### Action item
Where the records below show a line containing "对象基本系下属子公司，负债所造成的财务费用已拖累了盈利能力。", start copying; end with the line containing "10 Enero 2012", and copy it too.

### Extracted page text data
--------------------
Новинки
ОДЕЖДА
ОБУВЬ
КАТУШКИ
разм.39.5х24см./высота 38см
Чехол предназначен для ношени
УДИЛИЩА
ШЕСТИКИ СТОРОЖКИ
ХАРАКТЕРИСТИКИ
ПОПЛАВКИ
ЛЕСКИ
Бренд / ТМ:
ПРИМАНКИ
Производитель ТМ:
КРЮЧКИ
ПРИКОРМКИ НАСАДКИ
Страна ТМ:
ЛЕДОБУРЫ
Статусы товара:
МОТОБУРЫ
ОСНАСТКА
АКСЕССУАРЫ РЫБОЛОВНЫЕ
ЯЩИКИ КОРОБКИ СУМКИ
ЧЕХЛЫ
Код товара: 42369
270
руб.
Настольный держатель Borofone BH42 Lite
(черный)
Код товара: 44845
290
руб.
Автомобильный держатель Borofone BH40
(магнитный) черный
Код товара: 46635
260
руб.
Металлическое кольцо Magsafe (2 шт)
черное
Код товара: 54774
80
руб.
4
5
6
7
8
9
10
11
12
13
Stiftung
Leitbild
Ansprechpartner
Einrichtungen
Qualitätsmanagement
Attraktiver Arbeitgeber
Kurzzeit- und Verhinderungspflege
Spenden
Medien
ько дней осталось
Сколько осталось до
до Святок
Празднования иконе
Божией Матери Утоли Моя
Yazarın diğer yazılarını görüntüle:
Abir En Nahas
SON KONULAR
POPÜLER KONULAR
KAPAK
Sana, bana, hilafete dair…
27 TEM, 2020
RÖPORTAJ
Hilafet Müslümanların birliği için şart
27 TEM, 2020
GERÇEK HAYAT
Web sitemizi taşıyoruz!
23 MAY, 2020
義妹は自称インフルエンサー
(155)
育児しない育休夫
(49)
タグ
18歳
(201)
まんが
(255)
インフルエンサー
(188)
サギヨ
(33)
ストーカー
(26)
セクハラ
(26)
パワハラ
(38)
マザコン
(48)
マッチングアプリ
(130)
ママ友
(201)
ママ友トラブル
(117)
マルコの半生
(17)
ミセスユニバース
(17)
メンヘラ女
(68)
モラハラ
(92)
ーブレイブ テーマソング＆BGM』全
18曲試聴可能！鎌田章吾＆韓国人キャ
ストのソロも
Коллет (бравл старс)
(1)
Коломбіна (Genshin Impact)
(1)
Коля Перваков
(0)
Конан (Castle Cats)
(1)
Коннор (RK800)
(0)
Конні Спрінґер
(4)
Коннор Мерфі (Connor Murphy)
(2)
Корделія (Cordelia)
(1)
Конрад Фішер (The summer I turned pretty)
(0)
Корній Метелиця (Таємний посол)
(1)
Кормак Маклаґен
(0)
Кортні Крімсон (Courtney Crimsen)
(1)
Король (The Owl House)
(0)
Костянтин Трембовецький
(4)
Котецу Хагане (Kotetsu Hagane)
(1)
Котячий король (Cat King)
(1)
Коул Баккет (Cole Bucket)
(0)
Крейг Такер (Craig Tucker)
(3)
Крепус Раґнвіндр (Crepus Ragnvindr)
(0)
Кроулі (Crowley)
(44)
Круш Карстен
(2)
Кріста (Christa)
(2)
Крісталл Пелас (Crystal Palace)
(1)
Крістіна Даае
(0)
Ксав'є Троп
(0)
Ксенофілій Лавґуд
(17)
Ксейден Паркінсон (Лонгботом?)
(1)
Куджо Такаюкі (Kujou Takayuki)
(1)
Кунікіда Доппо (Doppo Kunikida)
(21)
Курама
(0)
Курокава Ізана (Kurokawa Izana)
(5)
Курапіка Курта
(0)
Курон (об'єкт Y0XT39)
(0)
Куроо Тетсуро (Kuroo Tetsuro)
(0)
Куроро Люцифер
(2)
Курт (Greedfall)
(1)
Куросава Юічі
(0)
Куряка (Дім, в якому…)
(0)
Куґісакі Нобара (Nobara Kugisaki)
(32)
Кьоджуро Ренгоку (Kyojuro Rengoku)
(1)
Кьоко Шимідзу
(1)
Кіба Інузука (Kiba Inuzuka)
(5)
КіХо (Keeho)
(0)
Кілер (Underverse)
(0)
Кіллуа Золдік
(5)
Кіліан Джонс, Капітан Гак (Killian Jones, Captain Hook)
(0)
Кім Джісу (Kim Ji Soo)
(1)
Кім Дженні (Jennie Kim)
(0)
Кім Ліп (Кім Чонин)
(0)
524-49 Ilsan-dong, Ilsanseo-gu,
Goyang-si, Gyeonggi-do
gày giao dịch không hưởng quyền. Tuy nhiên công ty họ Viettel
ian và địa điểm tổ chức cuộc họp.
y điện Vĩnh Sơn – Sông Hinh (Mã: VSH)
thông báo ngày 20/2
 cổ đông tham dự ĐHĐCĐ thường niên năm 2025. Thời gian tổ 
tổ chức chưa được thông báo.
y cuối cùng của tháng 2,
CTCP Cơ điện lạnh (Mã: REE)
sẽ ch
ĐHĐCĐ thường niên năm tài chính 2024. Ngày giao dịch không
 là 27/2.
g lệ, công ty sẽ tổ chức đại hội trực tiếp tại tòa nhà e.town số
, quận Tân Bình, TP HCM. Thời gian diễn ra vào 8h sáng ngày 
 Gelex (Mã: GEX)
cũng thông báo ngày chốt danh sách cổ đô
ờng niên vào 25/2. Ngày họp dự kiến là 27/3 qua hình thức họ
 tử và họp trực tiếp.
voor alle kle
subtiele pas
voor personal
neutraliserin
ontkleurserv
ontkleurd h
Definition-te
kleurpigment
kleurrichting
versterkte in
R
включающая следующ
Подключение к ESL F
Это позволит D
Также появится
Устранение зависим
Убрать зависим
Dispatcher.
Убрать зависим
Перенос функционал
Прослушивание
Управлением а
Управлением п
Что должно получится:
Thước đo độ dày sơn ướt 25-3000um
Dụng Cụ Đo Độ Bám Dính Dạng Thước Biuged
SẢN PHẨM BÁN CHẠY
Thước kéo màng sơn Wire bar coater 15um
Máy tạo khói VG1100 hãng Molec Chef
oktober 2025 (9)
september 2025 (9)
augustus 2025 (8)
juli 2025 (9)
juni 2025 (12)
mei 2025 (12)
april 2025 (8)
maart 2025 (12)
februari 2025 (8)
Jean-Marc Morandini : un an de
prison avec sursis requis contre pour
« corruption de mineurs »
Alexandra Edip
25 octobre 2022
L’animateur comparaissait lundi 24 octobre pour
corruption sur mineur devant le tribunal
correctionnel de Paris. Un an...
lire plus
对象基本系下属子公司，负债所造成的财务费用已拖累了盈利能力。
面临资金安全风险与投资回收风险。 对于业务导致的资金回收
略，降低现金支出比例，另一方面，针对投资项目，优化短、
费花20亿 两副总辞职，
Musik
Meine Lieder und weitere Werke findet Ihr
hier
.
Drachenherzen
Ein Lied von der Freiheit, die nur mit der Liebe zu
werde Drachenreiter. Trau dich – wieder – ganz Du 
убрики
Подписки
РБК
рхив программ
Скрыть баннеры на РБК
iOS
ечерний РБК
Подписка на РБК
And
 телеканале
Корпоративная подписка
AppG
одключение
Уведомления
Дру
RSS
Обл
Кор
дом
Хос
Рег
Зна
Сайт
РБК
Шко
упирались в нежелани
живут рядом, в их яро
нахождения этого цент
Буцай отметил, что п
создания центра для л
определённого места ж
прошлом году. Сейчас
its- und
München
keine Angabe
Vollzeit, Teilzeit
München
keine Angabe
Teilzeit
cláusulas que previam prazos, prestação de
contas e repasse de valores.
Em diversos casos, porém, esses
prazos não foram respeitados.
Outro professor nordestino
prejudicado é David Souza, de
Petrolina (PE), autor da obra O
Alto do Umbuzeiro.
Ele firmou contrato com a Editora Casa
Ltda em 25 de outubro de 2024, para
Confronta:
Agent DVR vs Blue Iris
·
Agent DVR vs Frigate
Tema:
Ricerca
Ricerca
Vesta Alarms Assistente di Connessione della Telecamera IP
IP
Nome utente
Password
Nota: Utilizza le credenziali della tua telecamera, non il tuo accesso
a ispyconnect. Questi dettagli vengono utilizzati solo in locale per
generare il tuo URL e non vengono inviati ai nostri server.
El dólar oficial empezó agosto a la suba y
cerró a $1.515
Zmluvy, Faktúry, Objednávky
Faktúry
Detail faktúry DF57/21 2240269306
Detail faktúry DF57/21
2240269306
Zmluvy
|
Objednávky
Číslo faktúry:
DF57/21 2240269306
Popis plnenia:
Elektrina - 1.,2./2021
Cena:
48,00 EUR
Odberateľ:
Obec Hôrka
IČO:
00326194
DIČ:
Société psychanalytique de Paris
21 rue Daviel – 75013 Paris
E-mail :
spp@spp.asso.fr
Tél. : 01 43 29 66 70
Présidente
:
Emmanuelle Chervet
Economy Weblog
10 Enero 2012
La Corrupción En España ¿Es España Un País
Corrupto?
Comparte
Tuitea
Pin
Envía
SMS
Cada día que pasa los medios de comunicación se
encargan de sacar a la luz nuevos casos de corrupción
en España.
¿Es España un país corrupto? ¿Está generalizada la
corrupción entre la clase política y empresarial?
--------------------
### Written response
对象基本系下属子公司，负债所造成的财务费用已拖累了盈利能力。
面临资金安全风险与投资回收风险。 对于业务导致的资金回收
略，降低现金支出比例，另一方面，针对投资项目，优化短、
费花20亿 两副总辞职，
Musik
Meine Lieder und weitere Werke findet Ihr
hier
.
Drachenherzen
Ein Lied von der Freiheit, die nur mit der Liebe zu
werde Drachenreiter. Trau dich – wieder – ganz Du 
убрики
Подписки
РБК
рхив программ
Скрыть баннеры на РБК
iOS
ечерний РБК
Подписка на РБК
And
 телеканале
Корпоративная подписка
AppG
одключение
Уведомления
Дру
RSS
Обл
Кор
дом
Хос
Рег
Зна
Сайт
РБК
Шко
упирались в нежелани
живут рядом, в их яро
нахождения этого цент
Буцай отметил, что п
создания центра для л
определённого места ж
прошлом году. Сейчас
its- und
München
keine Angabe
Vollzeit, Teilzeit
München
keine Angabe
Teilzeit
cláusulas que previam prazos, prestação de
contas e repasse de valores.
Em diversos casos, porém, esses
prazos não foram respeitados.
Outro professor nordestino
prejudicado é David Souza, de
Petrolina (PE), autor da obra O
Alto do Umbuzeiro.
Ele firmou contrato com a Editora Casa
Ltda em 25 de outubro de 2024, para
Confronta:
Agent DVR vs Blue Iris
·
Agent DVR vs Frigate
Tema:
Ricerca
Ricerca
Vesta Alarms Assistente di Connessione della Telecamera IP
IP
Nome utente
Password
Nota: Utilizza le credenziali della tua telecamera, non il tuo accesso
a ispyconnect. Questi dettagli vengono utilizzati solo in locale per
generare il tuo URL e non vengono inviati ai nostri server.
El dólar oficial empezó agosto a la suba y
cerró a $1.515
Zmluvy, Faktúry, Objednávky
Faktúry
Detail faktúry DF57/21 2240269306
Detail faktúry DF57/21
2240269306
Zmluvy
|
Objednávky
Číslo faktúry:
DF57/21 2240269306
Popis plnenia:
Elektrina - 1.,2./2021
Cena:
48,00 EUR
Odberateľ:
Obec Hôrka
IČO:
00326194
DIČ:
Société psychanalytique de Paris
21 rue Daviel – 75013 Paris
E-mail :
spp@spp.asso.fr
Tél. : 01 43 29 66 70
Présidente
:
Emmanuelle Chervet
Economy Weblog
10 Enero 2012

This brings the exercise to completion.